Again, the gut is the key dashboard instrument, and David Sokol reinforces it. Those who don’t grasp this fundamental principle cannot manage and cannot sell to managers.
• GutShare Snippet #4: Bob Kraft made two brilliant personnel decisions in 2000: hiring Bill Belichick as the Patriots’ head coach and de facto general manager, and drafting Tom Brady in the sixth round. Nobody else in the NFL wanted either. In an 11.15.10 Fortune profile, Kraft, owner of the New England Patriots, shares how he made these choices:
“Anyone could have hired him,” Kraft says of Belichick. The same could be said for Brady. Why, after Belichick’s struggles in Cleveland and being so closely associated with the difficult Bill Parcells, did Kraft pick him up? “My gut,” Kraft says without pause. “That’s how the best things in my life have happened.”
Again, the gut is the key dashboard instrument, and Bob Kraft reinforces it. Those who don’t grasp this fundamental principle cannot manage and cannot sell to managers.
• GutShare Snippet #5: In writing about entrepreneurs and venture capital on 10.04.11 for the Wall Street Journal, Scott Austin set the stage with this introductory paragraph:
“When considering whether a first-time entrepreneur is the next Mark Zuckerberg, VCs usually have scant information on which to base their investment decisions.
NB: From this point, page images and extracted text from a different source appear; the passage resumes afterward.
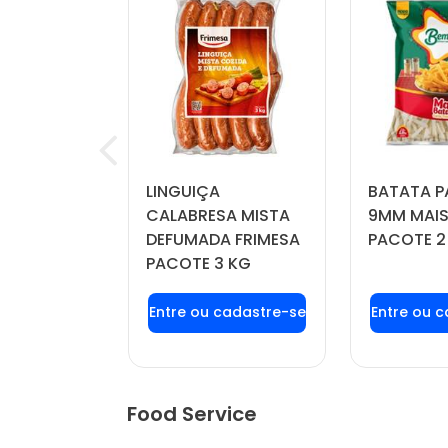
RINKLE
LINGUIÇA
BATATA P
IL PACOTE
CALABRESA MISTA
9MM MAIS
DEFUMADA FRIMESA
PACOTE 2
PACOTE 3 KG
u login ou
Faça seu login ou
Faça seu
stre-se
cadastre-se
cadas
r preços e
para ver preços e
para ver
mprar
comprar
com
Food Service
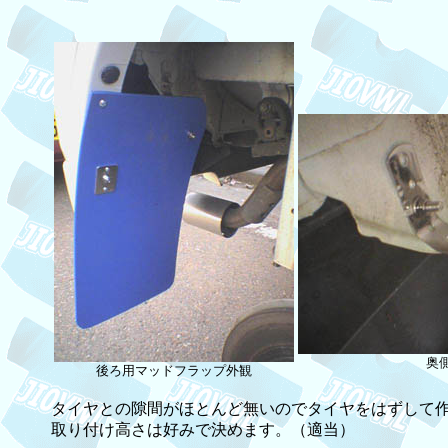
奥
後ろ用マッドフラップ外観
タイヤとの隙間がほとんど無いのでタイヤをはずして
取り付け高さは好みで決めます。（適当）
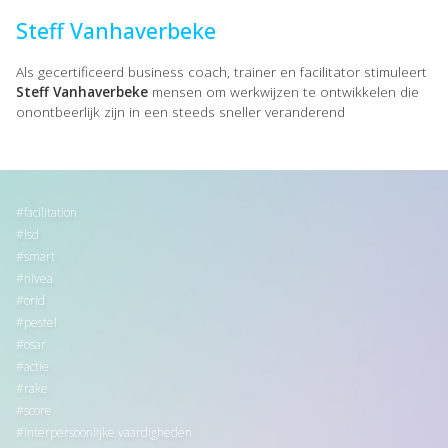
Steff Vanhaverbeke
Als gecertificeerd business coach, trainer en facilitator stimuleert
Steff Vanhaverbeke
mensen om werkwijzen te ontwikkelen die
onontbeerlijk zijn in een steeds sneller veranderend
facilitation
lsd
smart
nivea
orid
pestel
osar
actie
rake
score
interpersoonlijke vaardigheden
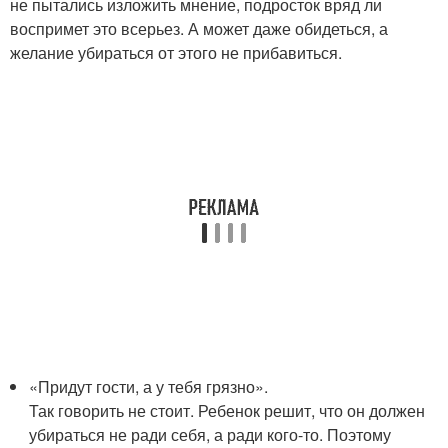
не пытались изложить мнение, подросток вряд ли
воспримет это всерьез. А может даже обидеться, а
желание убираться от этого не прибавиться.
«Придут гости, а у тебя грязно».
Так говорить не стоит. Ребенок решит, что он должен
убираться не ради себя, а ради кого-то. Поэтому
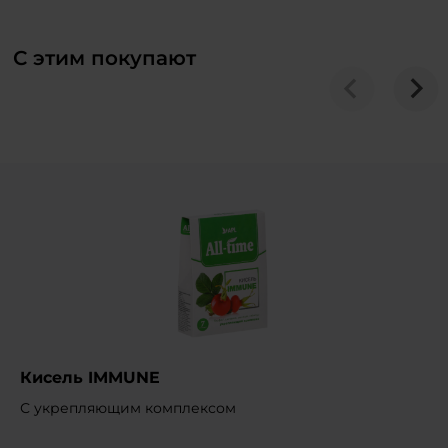
С этим покупают
Кисель IMMUNE
С укрепляющим комплексом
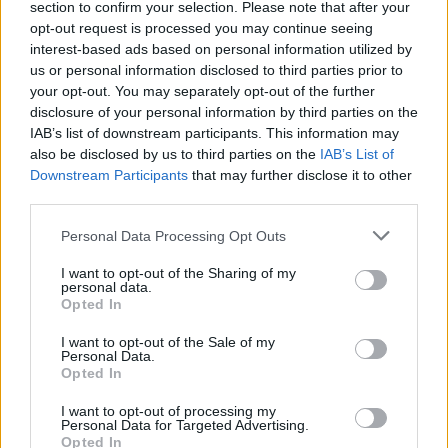
section to confirm your selection. Please note that after your
κατάσταση οχημάτων
ποτέ
opt-out request is processed you may continue seeing
interest-based ads based on personal information utilized by
us or personal information disclosed to third parties prior to
your opt-out. You may separately opt-out of the further
ΔΙΑΦΗΜΙΣΗ
disclosure of your personal information by third parties on the
IAB’s list of downstream participants. This information may
also be disclosed by us to third parties on the
IAB’s List of
Downstream Participants
that may further disclose it to other
third parties.
Personal Data Processing Opt Outs
I want to opt-out of the Sharing of my
personal data.
Opted In
I want to opt-out of the Sale of my
Personal Data.
Opted In
I want to opt-out of processing my
Personal Data for Targeted Advertising.
ΣΧΕΤΙΚΑ ΑΡΘΡΑ
Opted In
Like baseball scouts evaluating raw talent, they must use pattern recognition, and ultimately trust their gut, before betting millions on a young founder.”
Once again, the gut emerges as the decisionmaker’s best tool.
Getting the picture? The gut is where decisions happen. Alas, too often, people ignore their guts by overthinking, regretting it afterwards. The gut always has the right answer.